Presentation + Paper
15 March 2019 Harmonizing 1.5T/3T diffusion weighted MRI through development of deep learning stabilized microarchitecture estimators
Vishwesh Nath, Samuel Remedios, Prasanna Parvathaneni, Colin B. Hansen, Roza G. Bayrak, Camilo Bermudez, Justin A. Blaber, Kurt G. Schilling, Vaibhav A. Janve, Yurui Gao, Yuankai Huo, Ilwoo Lyu, Owen Williams, Susan Resnick, Lori Beason-Held, Baxter P. Rogers, Iwona Stepniewska, Adam W. Anderson, Bennett A. Landman
Author Affiliations +
Abstract
Diffusion weighted magnetic resonance imaging (DW-MRI) is interpreted as a quantitative method that is sensitive to tissue microarchitecture at a millimeter scale. However, the sensitization is dependent on acquisition sequences (e.g., diffusion time, gradient strength, etc.) and susceptible to imaging artifacts.

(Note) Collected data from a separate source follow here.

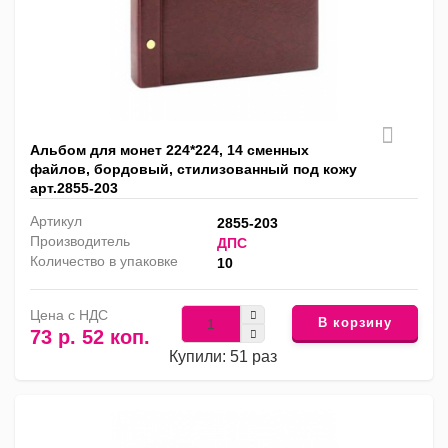
Альбом для монет 224*224, 14 сменных
файлов, бордовый, стилизованный под кожу
арт.2855-203
Артикул
2855-203
Производитель
ДПС
Количество в упаковке
10
Цена с НДС
В корзину
73 р. 52 коп.
Купили: 51 раз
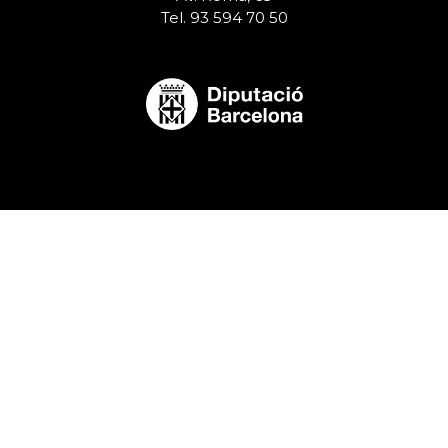
Tel. 93 594 70 50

Hence, comparison of quantitative DW-MRI biomarkers across field strengths (including different scanners, hardware performance, and sequence design considerations) is a challenging area of research. We propose a novel method to estimate microstructure using DW-MRI that is robust to scanner difference between 1.5T and 3T imaging. We propose to use a null space deep network (NSDN) architecture to model DW-MRI signal as fiber orientation distributions (FOD) to represent tissue microstructure. The NSDN approach is consistent with histologically observed microstructure (on previously acquired ex vivo squirrel monkey dataset) and scan-rescan data. The contribution of this work is that we incorporate identical dual networks (IDN) to minimize the influence of scanner effects via scan-rescan data. Briefly, our estimator is trained on two datasets. First, a histology dataset was acquired on three squirrel monkeys with corresponding DW-MRI and confocal histology (512 independent voxels). Second, 37 control subjects from the Baltimore Longitudinal Study of Aging (67-95 y/o) were identified who had been scanned at 1.5T and 3T scanners (b-value of 700 s/mm2 , voxel resolution at 2.2mm, 30-32 gradient volumes) with an average interval of 4 years (standard deviation 1.3 years). After image registration, we used paired white matter (WM) voxels for 17 subjects and 440 histology voxels for training and 20 subjects and 72 histology voxels for testing. We compare the proposed estimator with super-resolved constrained spherical deconvolution (CSD) and a previously presented regression deep neural network (DNN). NSDN outperformed CSD and DNN in angular correlation coefficient (ACC) 0.81 versus 0.28 and 0.46, mean squared error (MSE) 0.001 versus 0.003 and 0.03, and general fractional anisotropy (GFA) 0.05 versus 0.05 and 0.09. Further validation and evaluation with contemporaneous imaging are necessary, but the NSDN is promising avenue for building understanding of microarchitecture in a consistent and deviceindependent manner.
Conference Presentation
© (2019) COPYRIGHT Society of Photo-Optical Instrumentation Engineers (SPIE). Downloading of the abstract is permitted for personal use only.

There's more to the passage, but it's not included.